The next generation FIM products need to be able to identify one of the 20 servers as a ‘Golden System’ and then compare the other 19 servers against this one system that we have taken the time to properly configure. Now, all of our 20 servers will be compared against a single, known-good baseline. While this will show us any changes (deltas) over time for these 20 systems, there is another significant advantage, which is easy to miss.
Not only will we be detecting change over time for the 20 servers, but we will also be able to detect configuration differences between the 19 servers and the one ‘gold master’ server that we took so much time to configure properly. I will now have the ability to monitor for system ‘Correctness’! That is significant and worth some consideration. Now I have a way to detect when one system deviates from a known to be properly configured state for free. Bonus!

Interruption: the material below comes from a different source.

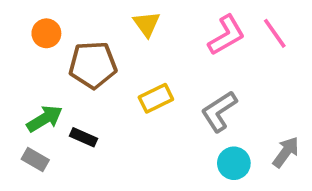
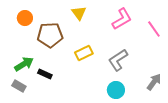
pink line: (275, 33) -> (154, 29), moved
cyan circle: (234, 163) -> (116, 90), moved

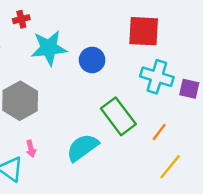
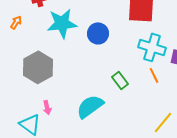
green rectangle: (118, 116) -> (120, 80), size x0.6
orange line: (159, 132) -> (154, 75), moved, turned -63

How does this affect our original problem? How can I differentiate between authorized and unauthorized change with this new paradigm? The answer is simple, straightforward and powerful (but don’t let that scare you). The single, gold standard system simply needs to be brought into your change process a little earlier than the other servers. As your organization tests the patches that are going to be deployed into production, simply include our gold standard server. Once the authorized changes (patches, plus upgrades) are properly deployed, simply tell the new FIM application, like SignaCert Integrity, that the state of the gold system has changed and that these changes are authorized changes (A single button click). That’s all that you need to do because all of our servers will now be compared against this new baseline of authorized changes. The only alerts I will see now are alerts for systems, which did NOT receive the authorized changes. I now have a system, which shows me what I am TRULY interested in seeing. I want to know if any of our 20 production web servers have any unauthorized changes. It is nice to be able to document all authorized changes as well but do not distract me with what is supposed to happen. Hit me over the head when something occurs which is NOT supposed to happen. Tell me when new unauthorized files such as c:\Windows\Temp\Notepad.exe show up. Tell me when patch number 3 of 5 did not properly deploy to my server. When the most important data is flashing in front of me with blinky lights, it is much easier to discover (and therefore FIX) the root issue rather than having to manually hunt through a static list of 20,000 entries, which nobody has the time to go analyze properly. It turns out there is a better way by using SignaCert Integrity. I will be blogging more about the other unique benefits of using SignaCert Integrity over the coming weeks.